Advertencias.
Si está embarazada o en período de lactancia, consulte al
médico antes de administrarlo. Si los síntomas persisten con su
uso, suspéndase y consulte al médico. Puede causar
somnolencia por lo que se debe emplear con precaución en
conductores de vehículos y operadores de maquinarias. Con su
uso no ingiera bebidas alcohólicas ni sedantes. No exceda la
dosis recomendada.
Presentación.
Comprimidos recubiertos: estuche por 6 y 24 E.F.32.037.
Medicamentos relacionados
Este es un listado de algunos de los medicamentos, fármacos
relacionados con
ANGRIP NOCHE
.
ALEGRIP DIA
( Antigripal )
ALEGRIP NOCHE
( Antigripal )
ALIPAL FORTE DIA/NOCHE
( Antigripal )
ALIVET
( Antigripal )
:::
PROBLEM:
Above are the records; from them, give again exactly the lines from the one containing "uso, suspéndase y" through the one containing "Presentación.", both included.

RESPONSE TO THIS TASK:
uso, suspéndase y consulte al médico. Puede causar
somnolencia por lo que se debe emplear con precaución en
conductores de vehículos y operadores de maquinarias. Con su
uso no ingiera bebidas alcohólicas ni sedantes. No exceda la
dosis recomendada.
Presentación.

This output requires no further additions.